WeWrite aims to become "GitHub for writers" … but not just self-described writers; people who keep notes, people who have inside jokes with their friends, stories from their grandma, everyone whose thoughts can be shaped into strings of text.
Thus, WeWrite could become GitHub for Thought. Everyone thinks. Not everyone calls themselves a writer.
For those who aren't familiar, GitHub is for programmers to host their code (which is just text!) in a version-controlled way, and it also allows them to collaborate with others. WeWrite has per-page version history and various ways of collaborating, like moderation and forming communities to skip moderation.
Why not just use GitHub?
Because git sucks. It's confusing and complex. A pull is actually a push. Up is down. Yes is no.
Also it's not pretty. In Apple Books or Kindle the words are treated with dignity, but on GitHub your words are surrounded by tons of buttons and options and stuff that makes you feel like you're in the cockpit of a spaceship.

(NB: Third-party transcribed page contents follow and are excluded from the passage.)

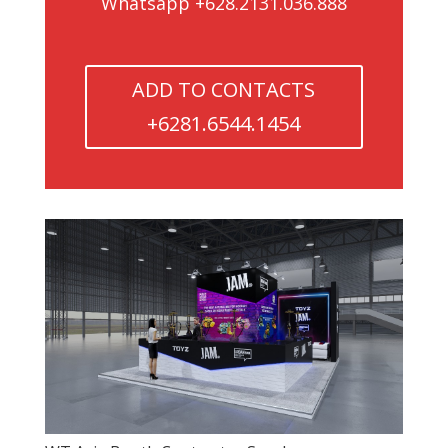
Whatsapp +628.2131.036.888
ADD TO CONTACTS
+6281.6544.1454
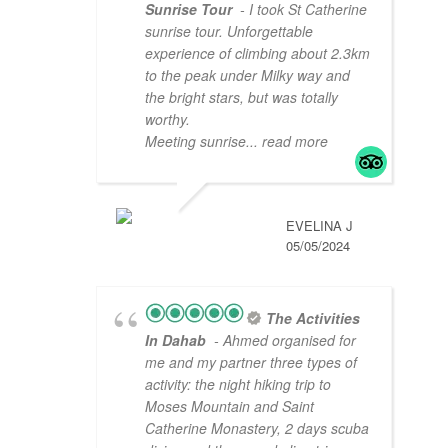
Sunrise Tour
- I took St Catherine
sunrise tour. Unforgettable
experience of climbing about 2.3km
to the peak under Milky way and
the bright stars, but was totally
worthy.
Meeting sunrise
... read more
EVELINA J
05/05/2024
The Activities
In Dahab
- Ahmed organised for
me and my partner three types of
activity: the night hiking trip to
Moses Mountain and Saint
Catherine Monastery, 2 days scuba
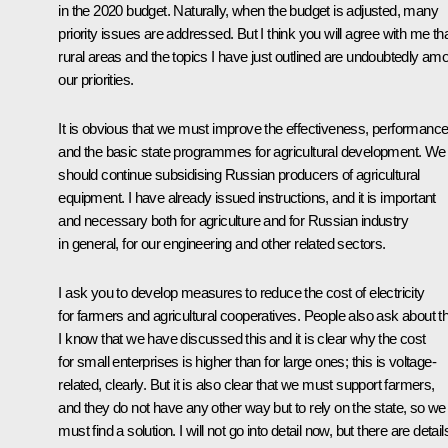
in the 2020 budget. Naturally, when the budget is adjusted, many
priority issues are addressed. But I think you will agree with me th
rural areas and the topics I have just outlined are undoubtedly am
our priorities.
It is obvious that we must improve the effectiveness, performanc
and the basic state programmes for agricultural development. We
should continue subsidising Russian producers of agricultural
equipment. I have already issued instructions, and it is important
and necessary both for agriculture and for Russian industry
in general, for our engineering and other related sectors.
I ask you to develop measures to reduce the cost of electricity
for farmers and agricultural cooperatives. People also ask about th
I know that we have discussed this and it is clear why the cost
for small enterprises is higher than for large ones; this is voltage-
related, clearly. But it is also clear that we must support farmers,
and they do not have any other way but to rely on the state, so we
must find a solution. I will not go into detail now, but there are detail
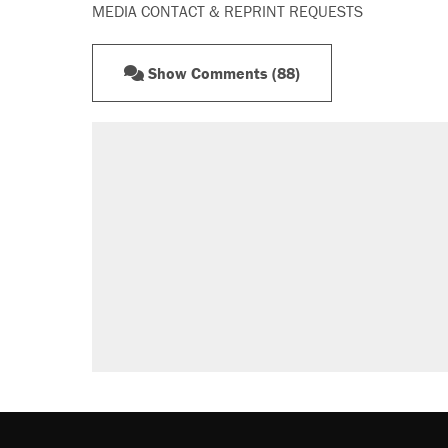
MEDIA CONTACT & REPRINT REQUESTS
Show Comments (88)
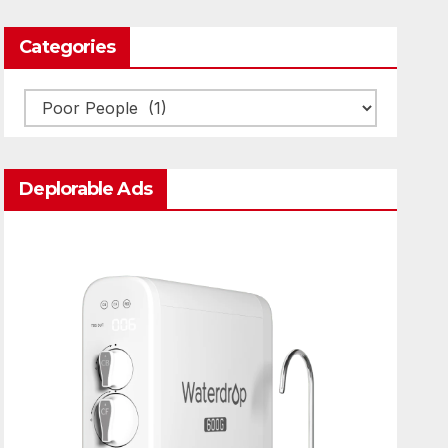
Categories
Categories
Deplorable Ads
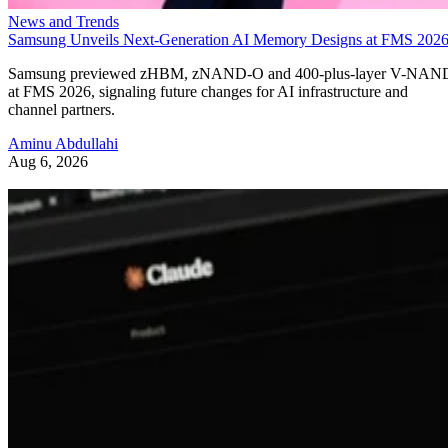
News and Trends
Samsung Unveils Next-Generation AI Memory Designs at FMS 202
Samsung previewed zHBM, zNAND-O and 400-plus-layer V-NAN
at FMS 2026, signaling future changes for AI infrastructure and
channel partners.
Aminu Abdullahi
Aug 6, 2026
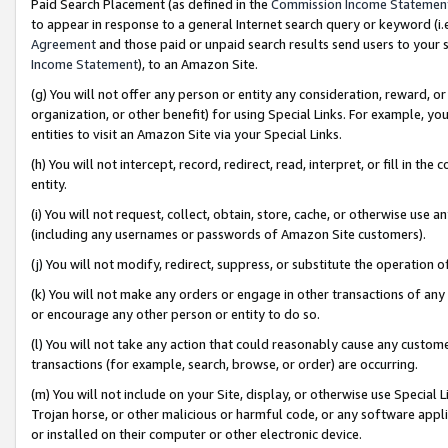
Paid Search Placement (as defined in the
Commission Income Statemen
to appear in response to a general Internet search query or keyword (i.e.
Agreement
and those paid or unpaid search results send users to your sit
Income Statement
), to an Amazon Site.
(g) You will not offer any person or entity any consideration, reward, or
organization, or other benefit) for using Special Links. For example, 
entities to visit an Amazon Site via your Special Links.
(h) You will not intercept, record, redirect, read, interpret, or fill in 
entity.
(i) You will not request, collect, obtain, store, cache, or otherwise us
(including any usernames or passwords of Amazon Site customers).
(j) You will not modify, redirect, suppress, or substitute the operation 
(k) You will not make any orders or engage in other transactions of any 
or encourage any other person or entity to do so.
(l) You will not take any action that could reasonably cause any custome
transactions (for example, search, browse, or order) are occurring.
(m) You will not include on your Site, display, or otherwise use Specia
Trojan horse, or other malicious or harmful code, or any software app
or installed on their computer or other electronic device.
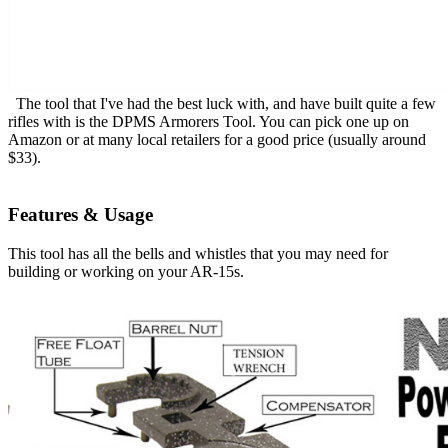
The tool that I've had the best luck with, and have built quite a few
rifles with is the DPMS Armorers Tool. You can pick one up on
Amazon or at many local retailers for a good price (usually around
$33).
Features & Usage
This tool has all the bells and whistles that you may need for
building or working on your AR-15s.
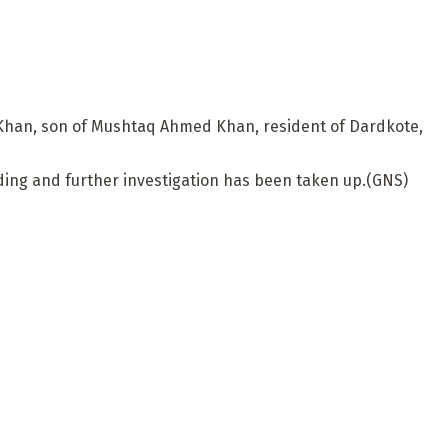
d Khan, son of Mushtaq Ahmed Khan, resident of Dardkote,
arding and further investigation has been taken up.(GNS)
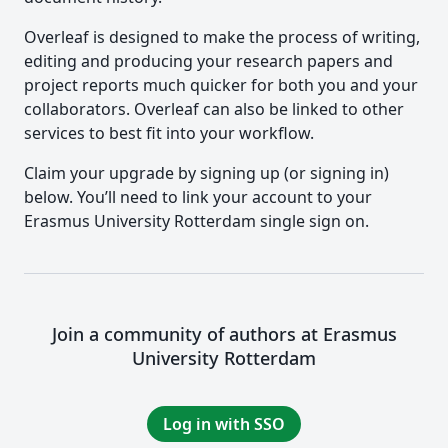
Overleaf is designed to make the process of writing,
editing and producing your research papers and
project reports much quicker for both you and your
collaborators. Overleaf can also be linked to other
services to best fit into your workflow.
Claim your upgrade by signing up (or signing in)
below. You’ll need to link your account to your
Erasmus University Rotterdam single sign on.
Join a community of authors at Erasmus
University Rotterdam
Log in with SSO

Meanwhile, you can just think freely inside of Apple Notes. That's pretty. Pretty enough for celebrities to use Apple Notes screenshots for their whacky post-cancelation apologies.
GitHub allows users to "sponsor" a repository (a collection of files, a project) but on WeWrite, each "file" (each page) is a recurring donation target. This allows each of your pieces to compete on the marketplace of ideas.
From a technical perspective, it's possible that we'll use git (which is open source) as the backend of our page versioning system, but again it'll be cloaked in an easy to use interface. God forbid we subject our poor users to the hell of using git.